→ **Try it**
Give again, word for word, every line below from the one that has "reflect the same." through the one that has "Cancel eway bill", both included, and no others.

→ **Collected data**
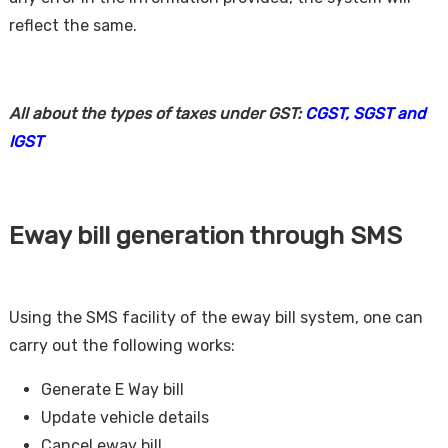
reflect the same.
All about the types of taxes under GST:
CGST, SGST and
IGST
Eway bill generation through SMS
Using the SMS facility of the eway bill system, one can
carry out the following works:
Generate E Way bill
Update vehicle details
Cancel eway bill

...

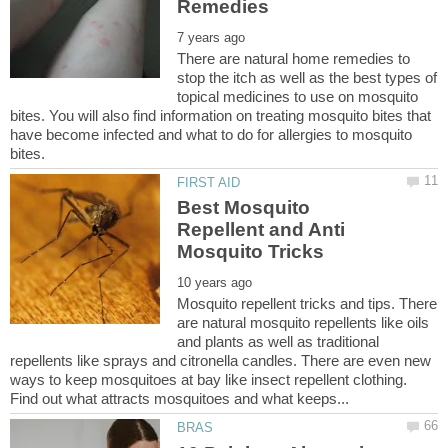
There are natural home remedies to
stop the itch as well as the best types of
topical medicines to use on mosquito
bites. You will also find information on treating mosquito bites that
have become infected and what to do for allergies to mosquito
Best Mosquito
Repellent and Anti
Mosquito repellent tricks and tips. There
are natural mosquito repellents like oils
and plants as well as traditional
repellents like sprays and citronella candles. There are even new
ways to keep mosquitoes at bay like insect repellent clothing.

* * *

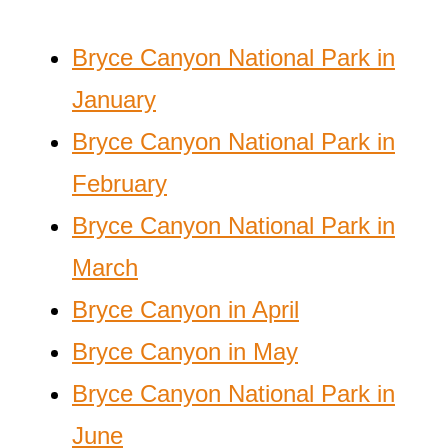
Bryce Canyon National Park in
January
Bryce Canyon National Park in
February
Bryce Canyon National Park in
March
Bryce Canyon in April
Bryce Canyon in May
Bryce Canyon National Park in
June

→ **Final answer**
reflect the same.
All about the types of taxes under GST:
CGST, SGST and
IGST
Eway bill generation through SMS
Using the SMS facility of the eway bill system, one can
carry out the following works:
Generate E Way bill
Update vehicle details
Cancel eway bill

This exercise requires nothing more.